TRUSTe certified Electronic Art's customer support site vulnerable to XSS

Tuesday, 3 June 2008

Millions of EA gamers across the world are susceptible to security and privacy threats due to a critical XSS vulnerability.

It can be exploited by malicious people to steal your sensitive personal info (such us authentication credentials and credit card numbers) and to infect your PC with malware, spyware and adware.

Quoting from the EA Online Privacy Policy Page:
"EA and its subsidiary companies respect the privacy rights of our online visitors and recognize the importance of protecting the information collected about you."

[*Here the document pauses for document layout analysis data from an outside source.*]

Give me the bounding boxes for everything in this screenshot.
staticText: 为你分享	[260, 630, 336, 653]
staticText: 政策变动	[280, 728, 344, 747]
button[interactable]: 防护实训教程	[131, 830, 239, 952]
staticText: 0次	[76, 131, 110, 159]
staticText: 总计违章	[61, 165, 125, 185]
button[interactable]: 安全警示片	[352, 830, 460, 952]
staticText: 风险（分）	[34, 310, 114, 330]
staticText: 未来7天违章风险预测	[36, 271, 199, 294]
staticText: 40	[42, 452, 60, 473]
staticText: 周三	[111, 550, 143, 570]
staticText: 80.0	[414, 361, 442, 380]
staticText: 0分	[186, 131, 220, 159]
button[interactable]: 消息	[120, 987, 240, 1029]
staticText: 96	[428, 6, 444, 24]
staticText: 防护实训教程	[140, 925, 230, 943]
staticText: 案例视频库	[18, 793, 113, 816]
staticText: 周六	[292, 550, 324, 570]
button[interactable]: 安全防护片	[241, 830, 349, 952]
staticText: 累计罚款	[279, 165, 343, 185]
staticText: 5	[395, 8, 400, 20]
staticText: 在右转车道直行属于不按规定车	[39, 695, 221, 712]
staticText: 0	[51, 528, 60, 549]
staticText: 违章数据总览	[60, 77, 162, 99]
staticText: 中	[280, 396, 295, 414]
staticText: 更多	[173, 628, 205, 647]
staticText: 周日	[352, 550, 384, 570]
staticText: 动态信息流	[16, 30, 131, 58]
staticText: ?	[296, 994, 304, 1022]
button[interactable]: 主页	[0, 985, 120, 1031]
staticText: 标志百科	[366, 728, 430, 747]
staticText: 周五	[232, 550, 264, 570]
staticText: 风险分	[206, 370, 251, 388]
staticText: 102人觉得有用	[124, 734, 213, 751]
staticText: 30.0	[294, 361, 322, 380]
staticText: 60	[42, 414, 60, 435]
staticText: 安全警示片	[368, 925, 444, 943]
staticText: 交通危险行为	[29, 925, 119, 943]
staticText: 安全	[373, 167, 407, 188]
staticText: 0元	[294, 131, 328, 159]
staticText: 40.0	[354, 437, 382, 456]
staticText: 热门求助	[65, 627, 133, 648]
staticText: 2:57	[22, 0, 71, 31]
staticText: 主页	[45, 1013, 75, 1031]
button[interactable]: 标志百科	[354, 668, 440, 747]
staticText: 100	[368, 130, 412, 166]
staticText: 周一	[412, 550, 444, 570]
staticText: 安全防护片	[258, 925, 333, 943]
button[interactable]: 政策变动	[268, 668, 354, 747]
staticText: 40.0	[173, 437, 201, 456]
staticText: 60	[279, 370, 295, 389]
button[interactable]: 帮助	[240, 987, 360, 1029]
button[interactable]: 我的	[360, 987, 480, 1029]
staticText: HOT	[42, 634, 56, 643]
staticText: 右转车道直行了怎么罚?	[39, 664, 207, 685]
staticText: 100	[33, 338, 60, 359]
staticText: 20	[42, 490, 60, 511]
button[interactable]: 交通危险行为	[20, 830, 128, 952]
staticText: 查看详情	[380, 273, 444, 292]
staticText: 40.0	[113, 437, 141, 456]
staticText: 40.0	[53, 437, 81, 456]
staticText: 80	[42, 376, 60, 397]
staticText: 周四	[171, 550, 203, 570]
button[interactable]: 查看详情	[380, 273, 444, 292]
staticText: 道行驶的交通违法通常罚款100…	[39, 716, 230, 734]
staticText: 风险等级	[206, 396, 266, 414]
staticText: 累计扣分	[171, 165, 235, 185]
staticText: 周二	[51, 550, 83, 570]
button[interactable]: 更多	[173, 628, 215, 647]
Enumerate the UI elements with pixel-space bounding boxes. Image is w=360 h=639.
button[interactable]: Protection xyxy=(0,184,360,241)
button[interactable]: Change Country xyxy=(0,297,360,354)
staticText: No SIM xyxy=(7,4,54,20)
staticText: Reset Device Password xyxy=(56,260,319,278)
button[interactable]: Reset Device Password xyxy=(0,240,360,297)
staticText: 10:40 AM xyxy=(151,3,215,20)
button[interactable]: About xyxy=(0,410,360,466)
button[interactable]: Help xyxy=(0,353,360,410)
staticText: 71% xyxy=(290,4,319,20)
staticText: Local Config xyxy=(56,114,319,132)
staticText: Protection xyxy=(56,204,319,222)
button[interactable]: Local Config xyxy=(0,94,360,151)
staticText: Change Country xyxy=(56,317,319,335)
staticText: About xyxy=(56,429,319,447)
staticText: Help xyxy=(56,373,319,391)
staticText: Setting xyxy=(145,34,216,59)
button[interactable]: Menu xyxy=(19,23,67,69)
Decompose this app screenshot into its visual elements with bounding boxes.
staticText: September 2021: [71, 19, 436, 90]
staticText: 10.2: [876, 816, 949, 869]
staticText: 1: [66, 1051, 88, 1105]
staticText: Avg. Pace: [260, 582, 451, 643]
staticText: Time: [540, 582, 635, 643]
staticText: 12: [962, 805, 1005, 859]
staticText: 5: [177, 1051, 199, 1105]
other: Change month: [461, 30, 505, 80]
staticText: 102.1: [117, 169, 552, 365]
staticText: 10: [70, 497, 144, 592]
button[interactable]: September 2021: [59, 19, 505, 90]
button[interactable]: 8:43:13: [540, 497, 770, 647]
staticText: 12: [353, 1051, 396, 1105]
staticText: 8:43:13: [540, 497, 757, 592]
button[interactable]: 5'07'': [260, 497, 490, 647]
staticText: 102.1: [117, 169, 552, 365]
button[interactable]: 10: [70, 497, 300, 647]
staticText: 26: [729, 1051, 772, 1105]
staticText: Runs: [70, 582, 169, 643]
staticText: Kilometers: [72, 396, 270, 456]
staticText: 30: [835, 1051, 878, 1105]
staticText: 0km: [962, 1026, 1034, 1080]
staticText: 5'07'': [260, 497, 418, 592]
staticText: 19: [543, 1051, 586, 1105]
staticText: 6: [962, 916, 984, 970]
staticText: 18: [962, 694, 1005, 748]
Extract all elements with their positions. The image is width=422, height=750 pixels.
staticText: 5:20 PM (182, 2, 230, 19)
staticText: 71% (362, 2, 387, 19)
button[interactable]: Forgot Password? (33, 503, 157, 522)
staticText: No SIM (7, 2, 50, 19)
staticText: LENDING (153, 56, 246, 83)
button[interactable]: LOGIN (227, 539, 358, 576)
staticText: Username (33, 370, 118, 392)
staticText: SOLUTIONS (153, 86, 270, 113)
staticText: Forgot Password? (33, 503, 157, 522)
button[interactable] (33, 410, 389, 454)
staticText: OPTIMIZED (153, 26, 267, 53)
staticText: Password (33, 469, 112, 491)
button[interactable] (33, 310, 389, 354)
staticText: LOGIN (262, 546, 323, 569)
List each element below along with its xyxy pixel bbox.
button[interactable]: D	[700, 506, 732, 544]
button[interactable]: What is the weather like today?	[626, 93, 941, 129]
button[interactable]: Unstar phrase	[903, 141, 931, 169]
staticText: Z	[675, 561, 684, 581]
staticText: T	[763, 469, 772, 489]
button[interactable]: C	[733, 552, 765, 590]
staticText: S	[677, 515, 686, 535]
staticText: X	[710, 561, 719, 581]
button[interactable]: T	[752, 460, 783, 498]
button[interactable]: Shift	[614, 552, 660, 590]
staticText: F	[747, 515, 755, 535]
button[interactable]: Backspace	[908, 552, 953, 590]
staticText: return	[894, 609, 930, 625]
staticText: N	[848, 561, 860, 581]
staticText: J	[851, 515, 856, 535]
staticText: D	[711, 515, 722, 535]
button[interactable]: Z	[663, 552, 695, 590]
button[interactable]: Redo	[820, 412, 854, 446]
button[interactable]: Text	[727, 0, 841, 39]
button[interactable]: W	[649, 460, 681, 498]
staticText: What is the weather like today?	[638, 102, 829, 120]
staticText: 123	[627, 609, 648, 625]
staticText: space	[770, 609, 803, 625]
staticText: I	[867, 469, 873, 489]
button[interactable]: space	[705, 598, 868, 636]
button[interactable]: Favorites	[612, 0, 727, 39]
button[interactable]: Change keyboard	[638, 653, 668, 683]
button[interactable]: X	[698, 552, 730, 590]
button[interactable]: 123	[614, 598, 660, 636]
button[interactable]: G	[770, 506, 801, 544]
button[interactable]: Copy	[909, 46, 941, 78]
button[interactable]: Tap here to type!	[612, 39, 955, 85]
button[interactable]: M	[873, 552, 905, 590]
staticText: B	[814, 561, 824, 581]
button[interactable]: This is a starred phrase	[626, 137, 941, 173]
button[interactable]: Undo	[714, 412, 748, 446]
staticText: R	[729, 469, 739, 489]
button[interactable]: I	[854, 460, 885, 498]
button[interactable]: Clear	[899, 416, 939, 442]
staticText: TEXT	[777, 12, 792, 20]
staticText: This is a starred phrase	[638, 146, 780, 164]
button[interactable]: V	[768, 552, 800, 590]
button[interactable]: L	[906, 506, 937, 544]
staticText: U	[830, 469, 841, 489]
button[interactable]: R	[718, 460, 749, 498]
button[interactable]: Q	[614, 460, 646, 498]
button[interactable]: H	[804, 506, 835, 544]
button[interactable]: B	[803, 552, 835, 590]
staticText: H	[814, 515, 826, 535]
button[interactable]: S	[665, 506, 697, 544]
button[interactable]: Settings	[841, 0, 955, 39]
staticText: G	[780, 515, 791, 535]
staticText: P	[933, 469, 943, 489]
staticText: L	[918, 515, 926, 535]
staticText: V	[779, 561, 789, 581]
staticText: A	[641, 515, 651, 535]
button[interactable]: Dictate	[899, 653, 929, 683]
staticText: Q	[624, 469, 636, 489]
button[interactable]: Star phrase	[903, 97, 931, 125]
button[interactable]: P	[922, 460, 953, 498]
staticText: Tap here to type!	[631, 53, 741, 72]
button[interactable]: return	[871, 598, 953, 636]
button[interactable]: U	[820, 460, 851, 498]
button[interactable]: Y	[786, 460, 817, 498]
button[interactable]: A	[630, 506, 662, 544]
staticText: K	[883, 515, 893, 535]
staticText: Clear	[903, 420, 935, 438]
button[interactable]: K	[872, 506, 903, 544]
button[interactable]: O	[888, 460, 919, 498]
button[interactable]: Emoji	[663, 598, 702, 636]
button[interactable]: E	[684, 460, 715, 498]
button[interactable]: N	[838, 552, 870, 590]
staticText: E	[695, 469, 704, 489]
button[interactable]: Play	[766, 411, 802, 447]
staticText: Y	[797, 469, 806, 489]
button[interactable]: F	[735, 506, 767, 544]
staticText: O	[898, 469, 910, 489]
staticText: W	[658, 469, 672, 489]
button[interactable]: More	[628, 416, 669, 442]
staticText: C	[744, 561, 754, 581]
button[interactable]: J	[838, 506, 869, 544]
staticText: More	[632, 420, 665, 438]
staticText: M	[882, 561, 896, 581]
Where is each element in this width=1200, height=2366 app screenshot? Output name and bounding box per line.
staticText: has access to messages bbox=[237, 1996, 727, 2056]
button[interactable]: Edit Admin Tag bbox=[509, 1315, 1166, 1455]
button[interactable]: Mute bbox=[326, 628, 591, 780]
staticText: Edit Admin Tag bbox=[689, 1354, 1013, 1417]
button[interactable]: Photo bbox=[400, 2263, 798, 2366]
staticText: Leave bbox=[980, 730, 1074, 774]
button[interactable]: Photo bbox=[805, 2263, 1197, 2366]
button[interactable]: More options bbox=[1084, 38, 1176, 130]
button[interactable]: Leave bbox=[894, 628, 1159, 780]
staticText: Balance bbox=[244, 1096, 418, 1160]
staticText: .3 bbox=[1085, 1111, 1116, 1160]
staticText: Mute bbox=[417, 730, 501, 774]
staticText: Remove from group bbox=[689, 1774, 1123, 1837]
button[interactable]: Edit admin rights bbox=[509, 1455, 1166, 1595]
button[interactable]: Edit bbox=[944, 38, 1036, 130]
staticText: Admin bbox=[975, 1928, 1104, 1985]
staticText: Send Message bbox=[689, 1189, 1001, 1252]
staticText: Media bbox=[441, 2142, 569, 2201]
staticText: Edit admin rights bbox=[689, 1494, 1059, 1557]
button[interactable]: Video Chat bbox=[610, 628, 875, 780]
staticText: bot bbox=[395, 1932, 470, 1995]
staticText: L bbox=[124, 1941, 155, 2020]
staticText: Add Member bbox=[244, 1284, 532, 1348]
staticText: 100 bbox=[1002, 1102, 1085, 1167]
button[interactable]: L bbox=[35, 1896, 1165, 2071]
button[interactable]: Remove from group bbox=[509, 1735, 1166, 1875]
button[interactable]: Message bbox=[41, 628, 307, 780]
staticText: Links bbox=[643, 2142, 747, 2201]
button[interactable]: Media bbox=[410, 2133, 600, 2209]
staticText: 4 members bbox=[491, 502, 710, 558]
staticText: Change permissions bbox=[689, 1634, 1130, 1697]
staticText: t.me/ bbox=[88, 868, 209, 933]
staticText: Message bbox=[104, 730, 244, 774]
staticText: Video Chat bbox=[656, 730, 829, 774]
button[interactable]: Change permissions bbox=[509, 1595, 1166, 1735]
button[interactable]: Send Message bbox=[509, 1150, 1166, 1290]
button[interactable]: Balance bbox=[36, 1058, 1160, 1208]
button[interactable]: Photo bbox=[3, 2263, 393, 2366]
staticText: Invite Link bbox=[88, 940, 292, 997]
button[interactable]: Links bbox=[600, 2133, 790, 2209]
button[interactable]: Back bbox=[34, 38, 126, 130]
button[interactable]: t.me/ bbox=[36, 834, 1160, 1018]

They should really change it to something like this:
"EA and its subsidiary companies do not respect the privacy rights of our online visitors and do not recognize the importance of protecting the information collected about you by malicious people who exploit a cross-site scripting vulnerability on our website. Therefore, your privacy is not certified by TRUSTe. The TRUSTe seal is just a deception, but please do not ignore it, is there to build your trust and confidence when using EA websites."

XSS on EA's TRUSTe certified customer support login page:

http://customersupport.ea.com/loginapp/login.do?curl=
"><script>alert(/XSS/)</script>  

Mirror:
http://www.xssed.com/mirror/40862/

Many XSS vulns on *.ea.com are still active and mirrored for over a year...

By ignorance we mistake, and by mistake we learn.  Stop ignoring and underestimating such issues, and avoid mistakes in the future that will  negatively affect your image.

TRUSTe.org is also still vulnerable:

http://www.truste.org/cgi-htdig/htsearch?sort=%3Cbody%20onload=%22alert('XSS')%22

Mirror:
http://www.xssed.com/mirror/39271/

Credits for the discovery of these issues go to Shocker -at- ShockingSoft.com, C1c4Tr1Z, mox, koolkeith12345, The Milk Man, x2Fusion, Arham Muhammad and Harry Sintonen.